25 Deze dingen heb Ik door gelijkenissen tot u gesproken; maar de ure komt, dat Ik niet meer door gelijkenissen tot u spreken zal, maar u vrijuit van den Vader zal verkondigen.
26 In dien dag zult gij in Mijn Naam bidden; en Ik zeg u niet, dat Ik den Vader voor u bidden zal;
27 Want de Vader Zelf heeft u lief, dewijl gij Mij liefgehad hebt, en hebt geloofd, dat Ik van God ben uitgegaan.
28 Ik ben van den Vader uitgegaan, en ben in de wereld gekomen; wederom verlaat Ik de wereld, en ga heen tot den Vader.
29 Zijn discipelen zeiden tot Hem: Zie, nu spreekt Gij vrijuit, en zegt geen gelijkenis.
30 Nu weten wij, dat Gij alle dingen weet, en Gij hebt niet van node, dat U iemand vrage. Hierom geloven wij, dat Gij van God uitgegaan zijt.
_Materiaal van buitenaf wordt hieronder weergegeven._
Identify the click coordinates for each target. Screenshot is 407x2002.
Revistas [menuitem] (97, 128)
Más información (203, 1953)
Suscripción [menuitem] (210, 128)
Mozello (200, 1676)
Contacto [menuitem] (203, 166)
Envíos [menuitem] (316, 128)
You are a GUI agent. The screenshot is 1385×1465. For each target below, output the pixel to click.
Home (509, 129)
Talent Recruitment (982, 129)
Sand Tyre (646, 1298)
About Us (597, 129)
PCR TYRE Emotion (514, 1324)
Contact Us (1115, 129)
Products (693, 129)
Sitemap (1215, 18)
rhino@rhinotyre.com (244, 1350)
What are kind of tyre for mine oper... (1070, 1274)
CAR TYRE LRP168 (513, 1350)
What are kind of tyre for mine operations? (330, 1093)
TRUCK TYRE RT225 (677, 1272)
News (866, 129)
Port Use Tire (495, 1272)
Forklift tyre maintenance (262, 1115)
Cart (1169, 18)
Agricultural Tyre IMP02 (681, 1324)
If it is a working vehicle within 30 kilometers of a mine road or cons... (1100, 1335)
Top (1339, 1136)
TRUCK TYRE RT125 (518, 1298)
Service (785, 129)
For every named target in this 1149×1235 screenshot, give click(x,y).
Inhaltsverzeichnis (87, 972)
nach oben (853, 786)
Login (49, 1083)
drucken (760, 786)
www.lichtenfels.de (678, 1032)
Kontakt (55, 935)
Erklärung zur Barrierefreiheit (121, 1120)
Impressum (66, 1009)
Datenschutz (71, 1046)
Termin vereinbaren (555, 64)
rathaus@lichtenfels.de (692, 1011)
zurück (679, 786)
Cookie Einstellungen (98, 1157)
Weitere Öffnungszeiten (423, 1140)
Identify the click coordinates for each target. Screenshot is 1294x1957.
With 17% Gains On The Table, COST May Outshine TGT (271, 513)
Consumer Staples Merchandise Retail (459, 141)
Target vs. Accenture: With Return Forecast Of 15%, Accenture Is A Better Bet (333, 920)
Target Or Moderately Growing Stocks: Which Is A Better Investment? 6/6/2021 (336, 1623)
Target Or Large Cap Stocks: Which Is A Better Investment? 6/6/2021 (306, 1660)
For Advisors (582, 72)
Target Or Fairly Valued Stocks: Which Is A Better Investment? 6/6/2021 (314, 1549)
31 Jezus antwoordde hun: Gelooft gij nu?
32 Ziet, de ure komt, en is nu gekomen, dat gij zult verstrooid worden, een iegelijk naar het zijne, en gij Mij alleen zult laten; en nochtans ben Ik niet alleen; want de Vader is met Mij.
33 Deze dingen heb Ik tot u gesproken, opdat gij in Mij vrede hebt. In de wereld zult gij verdrukking hebben, maar hebt goeden moed, Ik heb de wereld overwonnen.